Low cost BMS

[harlequin2]

Soon!

[harlequin2]

OK, I have the thing working reliably now so I'll send the files to sawickem to create a wiki thing.

[sawickm]

Quote:

Originally Posted by harlequin2

OK, I have the thing working reliably now so I'll send the files to sawickem to create a wiki thing.

I'll get those files uploaded into the wiki tomorrow !!!

-Mark

[Ladogaboy]

Wiki!!! I'm going to put building one of these on my to-do list. Thanks!

[harlequin2]

For anyone interested in building this, the relevant files should appear on the wiki soon. Its fairly straightforward, but does use all smd parts, so if you haven't worked with these before, bite the bullet and get into it! I reckon smd's are easier to assemble than thru-hole parts, once you get the hang of it.
I do have pcbs available and also can supply them with the micros mounted and programmed if you wish. Send me a PM if interested, although all the info needed to make your own is included.
A quick overview:
Each cell has its own module which bolts directly to its terminals. These modules use a PIC micro to measure the cell voltage and temperature, and the have a 6R8 shunt which can be turned on or off for balancing. The controller talks to all of the modules via a "daisy-chain" comms link and collects voltage and temperature data. It displays the max and min values on a LCD and also the total battery voltage.
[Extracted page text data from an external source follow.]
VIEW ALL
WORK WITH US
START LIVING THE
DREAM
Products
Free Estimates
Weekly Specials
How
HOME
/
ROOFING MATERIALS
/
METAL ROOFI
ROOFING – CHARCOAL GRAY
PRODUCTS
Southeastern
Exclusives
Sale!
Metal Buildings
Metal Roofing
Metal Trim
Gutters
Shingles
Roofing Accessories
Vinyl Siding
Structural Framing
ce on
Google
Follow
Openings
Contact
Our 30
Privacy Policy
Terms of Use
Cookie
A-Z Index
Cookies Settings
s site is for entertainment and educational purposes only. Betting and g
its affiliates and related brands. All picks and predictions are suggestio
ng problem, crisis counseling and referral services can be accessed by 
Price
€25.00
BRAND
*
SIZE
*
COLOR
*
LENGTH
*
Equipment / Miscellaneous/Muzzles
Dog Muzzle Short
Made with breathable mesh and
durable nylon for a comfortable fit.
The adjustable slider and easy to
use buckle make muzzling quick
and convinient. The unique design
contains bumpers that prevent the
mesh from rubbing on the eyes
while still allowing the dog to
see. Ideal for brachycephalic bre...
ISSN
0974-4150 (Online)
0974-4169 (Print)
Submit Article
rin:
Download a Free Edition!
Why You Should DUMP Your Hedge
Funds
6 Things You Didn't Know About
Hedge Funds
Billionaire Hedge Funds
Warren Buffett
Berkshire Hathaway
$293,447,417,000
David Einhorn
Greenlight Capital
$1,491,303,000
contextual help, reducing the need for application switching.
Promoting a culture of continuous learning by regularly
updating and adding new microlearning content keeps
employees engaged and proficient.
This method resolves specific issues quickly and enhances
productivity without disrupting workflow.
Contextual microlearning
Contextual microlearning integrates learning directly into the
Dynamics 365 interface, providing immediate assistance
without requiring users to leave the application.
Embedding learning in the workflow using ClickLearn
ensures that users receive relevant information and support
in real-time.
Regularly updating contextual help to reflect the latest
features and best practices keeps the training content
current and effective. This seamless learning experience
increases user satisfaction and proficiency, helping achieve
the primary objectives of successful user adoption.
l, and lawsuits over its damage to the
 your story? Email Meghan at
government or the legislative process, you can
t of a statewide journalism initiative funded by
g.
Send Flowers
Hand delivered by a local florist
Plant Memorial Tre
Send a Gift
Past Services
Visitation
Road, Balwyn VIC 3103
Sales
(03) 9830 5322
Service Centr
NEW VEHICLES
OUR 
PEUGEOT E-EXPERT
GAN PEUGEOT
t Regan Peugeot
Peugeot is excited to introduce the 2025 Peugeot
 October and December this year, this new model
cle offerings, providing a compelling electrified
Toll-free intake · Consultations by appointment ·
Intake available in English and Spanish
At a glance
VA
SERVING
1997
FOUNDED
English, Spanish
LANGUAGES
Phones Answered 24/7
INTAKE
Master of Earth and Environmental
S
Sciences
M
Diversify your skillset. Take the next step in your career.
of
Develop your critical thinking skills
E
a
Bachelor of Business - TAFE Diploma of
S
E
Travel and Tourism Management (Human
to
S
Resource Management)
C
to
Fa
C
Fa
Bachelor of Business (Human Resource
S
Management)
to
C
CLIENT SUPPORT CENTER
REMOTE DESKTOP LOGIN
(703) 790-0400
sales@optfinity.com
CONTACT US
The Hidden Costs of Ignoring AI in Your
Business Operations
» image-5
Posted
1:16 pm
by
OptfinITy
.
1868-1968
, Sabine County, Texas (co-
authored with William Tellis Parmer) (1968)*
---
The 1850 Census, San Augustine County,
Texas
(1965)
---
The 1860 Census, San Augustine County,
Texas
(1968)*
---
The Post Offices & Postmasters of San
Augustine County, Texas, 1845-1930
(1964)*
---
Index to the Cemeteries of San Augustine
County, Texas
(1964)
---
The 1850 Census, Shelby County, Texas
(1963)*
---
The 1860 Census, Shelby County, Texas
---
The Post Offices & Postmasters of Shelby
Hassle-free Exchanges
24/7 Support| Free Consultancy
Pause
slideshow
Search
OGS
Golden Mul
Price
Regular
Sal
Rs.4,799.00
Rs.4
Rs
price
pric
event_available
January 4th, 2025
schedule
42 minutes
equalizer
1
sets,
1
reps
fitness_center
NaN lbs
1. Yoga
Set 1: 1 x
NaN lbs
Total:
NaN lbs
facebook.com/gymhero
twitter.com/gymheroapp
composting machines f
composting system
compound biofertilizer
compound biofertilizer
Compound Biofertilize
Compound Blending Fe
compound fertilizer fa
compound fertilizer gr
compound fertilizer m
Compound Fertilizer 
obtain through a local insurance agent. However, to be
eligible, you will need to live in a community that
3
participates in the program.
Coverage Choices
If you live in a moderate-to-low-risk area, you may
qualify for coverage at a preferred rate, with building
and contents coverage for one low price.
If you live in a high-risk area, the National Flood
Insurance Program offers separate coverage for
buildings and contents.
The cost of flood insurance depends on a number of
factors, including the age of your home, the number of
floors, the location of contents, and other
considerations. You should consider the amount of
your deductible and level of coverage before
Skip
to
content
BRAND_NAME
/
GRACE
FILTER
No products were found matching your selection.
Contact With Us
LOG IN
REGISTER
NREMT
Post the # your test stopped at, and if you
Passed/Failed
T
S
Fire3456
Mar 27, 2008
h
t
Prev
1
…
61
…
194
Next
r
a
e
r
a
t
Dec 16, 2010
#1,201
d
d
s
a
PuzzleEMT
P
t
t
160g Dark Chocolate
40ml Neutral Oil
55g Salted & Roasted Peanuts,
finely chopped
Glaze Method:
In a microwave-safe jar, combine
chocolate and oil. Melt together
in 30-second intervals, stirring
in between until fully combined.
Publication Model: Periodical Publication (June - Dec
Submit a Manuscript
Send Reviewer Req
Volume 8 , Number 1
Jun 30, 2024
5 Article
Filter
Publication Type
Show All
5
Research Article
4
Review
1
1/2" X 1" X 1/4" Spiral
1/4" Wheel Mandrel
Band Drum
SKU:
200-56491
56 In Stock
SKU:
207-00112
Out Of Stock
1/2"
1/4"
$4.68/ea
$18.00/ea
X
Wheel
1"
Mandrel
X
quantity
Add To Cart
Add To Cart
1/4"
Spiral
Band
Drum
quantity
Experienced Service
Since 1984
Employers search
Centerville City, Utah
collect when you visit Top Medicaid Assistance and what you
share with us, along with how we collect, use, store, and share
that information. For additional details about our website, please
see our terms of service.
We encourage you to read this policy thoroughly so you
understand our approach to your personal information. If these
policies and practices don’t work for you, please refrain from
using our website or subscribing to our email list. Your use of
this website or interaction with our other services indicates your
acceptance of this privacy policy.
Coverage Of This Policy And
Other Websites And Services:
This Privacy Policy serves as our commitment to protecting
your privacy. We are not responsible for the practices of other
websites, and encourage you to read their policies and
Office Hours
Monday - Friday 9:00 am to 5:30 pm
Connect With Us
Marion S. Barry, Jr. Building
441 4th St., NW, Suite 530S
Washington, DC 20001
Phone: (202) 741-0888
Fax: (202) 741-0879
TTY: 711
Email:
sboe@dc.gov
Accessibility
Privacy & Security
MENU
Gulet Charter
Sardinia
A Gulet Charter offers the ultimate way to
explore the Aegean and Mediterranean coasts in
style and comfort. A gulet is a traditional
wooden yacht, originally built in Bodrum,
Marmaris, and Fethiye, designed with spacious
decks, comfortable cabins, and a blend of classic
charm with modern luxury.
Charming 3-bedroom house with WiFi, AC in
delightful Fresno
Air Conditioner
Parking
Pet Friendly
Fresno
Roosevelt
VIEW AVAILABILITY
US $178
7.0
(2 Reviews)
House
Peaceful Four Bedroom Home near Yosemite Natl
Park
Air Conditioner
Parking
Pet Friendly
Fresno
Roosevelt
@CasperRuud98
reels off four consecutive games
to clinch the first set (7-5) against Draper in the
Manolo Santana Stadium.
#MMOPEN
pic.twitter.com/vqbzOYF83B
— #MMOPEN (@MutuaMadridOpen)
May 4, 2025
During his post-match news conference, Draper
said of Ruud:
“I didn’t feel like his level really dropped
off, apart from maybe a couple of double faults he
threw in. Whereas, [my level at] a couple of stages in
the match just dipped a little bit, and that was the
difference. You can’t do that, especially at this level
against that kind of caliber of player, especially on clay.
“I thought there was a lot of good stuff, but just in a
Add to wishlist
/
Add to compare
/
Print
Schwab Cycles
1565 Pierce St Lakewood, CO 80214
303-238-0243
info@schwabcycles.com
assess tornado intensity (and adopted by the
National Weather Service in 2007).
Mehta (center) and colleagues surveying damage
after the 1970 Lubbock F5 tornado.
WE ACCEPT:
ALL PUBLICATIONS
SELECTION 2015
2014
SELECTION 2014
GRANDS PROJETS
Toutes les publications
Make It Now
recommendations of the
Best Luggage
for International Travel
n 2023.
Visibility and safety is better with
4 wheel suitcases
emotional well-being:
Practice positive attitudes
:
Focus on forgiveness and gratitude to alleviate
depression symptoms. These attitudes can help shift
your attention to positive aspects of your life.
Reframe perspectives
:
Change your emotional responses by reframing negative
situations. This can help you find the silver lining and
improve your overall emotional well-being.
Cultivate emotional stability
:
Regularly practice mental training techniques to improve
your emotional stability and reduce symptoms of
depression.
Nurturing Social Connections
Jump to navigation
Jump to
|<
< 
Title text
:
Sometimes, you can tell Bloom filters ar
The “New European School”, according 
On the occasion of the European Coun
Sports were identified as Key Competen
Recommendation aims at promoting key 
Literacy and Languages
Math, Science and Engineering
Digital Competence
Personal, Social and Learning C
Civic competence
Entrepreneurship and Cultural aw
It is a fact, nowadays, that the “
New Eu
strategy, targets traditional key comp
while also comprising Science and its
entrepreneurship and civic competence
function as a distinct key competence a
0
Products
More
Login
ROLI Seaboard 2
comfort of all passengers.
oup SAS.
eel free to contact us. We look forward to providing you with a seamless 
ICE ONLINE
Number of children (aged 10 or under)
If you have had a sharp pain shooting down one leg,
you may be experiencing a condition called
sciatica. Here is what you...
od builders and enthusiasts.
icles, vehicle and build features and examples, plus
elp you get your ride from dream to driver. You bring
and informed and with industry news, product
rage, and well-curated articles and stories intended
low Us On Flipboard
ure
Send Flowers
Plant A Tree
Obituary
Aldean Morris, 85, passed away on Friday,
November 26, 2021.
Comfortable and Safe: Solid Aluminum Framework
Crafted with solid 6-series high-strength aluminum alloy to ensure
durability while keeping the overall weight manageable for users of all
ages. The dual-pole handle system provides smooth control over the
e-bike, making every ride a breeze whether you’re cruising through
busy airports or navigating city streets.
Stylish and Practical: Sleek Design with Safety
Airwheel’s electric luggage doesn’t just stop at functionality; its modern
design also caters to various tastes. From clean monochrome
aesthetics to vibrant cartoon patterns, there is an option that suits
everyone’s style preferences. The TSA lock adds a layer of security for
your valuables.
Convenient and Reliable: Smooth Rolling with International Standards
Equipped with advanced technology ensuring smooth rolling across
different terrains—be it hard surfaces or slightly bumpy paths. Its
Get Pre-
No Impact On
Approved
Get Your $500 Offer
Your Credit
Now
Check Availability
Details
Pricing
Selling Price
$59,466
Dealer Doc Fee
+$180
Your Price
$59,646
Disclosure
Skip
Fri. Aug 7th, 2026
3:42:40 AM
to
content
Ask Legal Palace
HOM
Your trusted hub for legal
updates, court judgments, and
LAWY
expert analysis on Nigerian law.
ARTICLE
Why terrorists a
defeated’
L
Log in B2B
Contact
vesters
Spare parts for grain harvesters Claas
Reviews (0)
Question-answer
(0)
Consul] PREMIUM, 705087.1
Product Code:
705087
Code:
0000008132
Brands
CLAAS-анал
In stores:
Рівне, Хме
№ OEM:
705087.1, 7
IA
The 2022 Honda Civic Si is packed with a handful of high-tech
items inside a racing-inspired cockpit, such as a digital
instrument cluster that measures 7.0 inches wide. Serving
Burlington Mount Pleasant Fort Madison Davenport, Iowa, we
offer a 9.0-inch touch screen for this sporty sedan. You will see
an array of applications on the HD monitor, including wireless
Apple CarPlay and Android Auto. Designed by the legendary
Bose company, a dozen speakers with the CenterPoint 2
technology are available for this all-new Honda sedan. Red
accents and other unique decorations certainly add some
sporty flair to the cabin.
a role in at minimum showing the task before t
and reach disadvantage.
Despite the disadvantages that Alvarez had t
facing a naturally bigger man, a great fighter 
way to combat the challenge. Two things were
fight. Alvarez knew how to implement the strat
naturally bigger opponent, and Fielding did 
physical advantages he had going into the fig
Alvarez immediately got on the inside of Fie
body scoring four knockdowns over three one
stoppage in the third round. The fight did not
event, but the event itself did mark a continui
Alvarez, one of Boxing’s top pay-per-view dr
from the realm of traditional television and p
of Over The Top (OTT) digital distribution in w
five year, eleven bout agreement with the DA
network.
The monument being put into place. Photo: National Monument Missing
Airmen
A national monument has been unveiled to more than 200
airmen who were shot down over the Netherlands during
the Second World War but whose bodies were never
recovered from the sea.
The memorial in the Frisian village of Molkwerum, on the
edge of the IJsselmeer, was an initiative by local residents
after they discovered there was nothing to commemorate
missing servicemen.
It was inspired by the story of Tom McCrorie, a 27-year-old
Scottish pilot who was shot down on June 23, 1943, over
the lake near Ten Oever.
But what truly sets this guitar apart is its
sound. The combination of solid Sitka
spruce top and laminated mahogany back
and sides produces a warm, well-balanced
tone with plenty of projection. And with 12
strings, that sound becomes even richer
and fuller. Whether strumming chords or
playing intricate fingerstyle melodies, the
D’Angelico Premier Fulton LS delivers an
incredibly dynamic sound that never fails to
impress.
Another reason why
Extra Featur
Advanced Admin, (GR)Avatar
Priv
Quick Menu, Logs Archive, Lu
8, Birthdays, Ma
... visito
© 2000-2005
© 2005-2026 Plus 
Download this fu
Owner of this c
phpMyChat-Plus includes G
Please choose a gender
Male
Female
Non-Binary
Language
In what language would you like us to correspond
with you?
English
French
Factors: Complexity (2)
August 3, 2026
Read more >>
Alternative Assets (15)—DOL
It also controls cell balancing via the shunts and by controlling the charger.
Have at it!

[sawickm]

Quote:

Originally Posted by harlequin2

For anyone interested in building this, the relevant files should appear on the wiki soon.

I just finished uploading Harlequin2's BMS files into the wiki for those interested.Open ReVolt/PCB Schematics - EcoModder

Let me know if anyone has problems downloading his BMS files.

Regards,

-Mark

[Anaerin]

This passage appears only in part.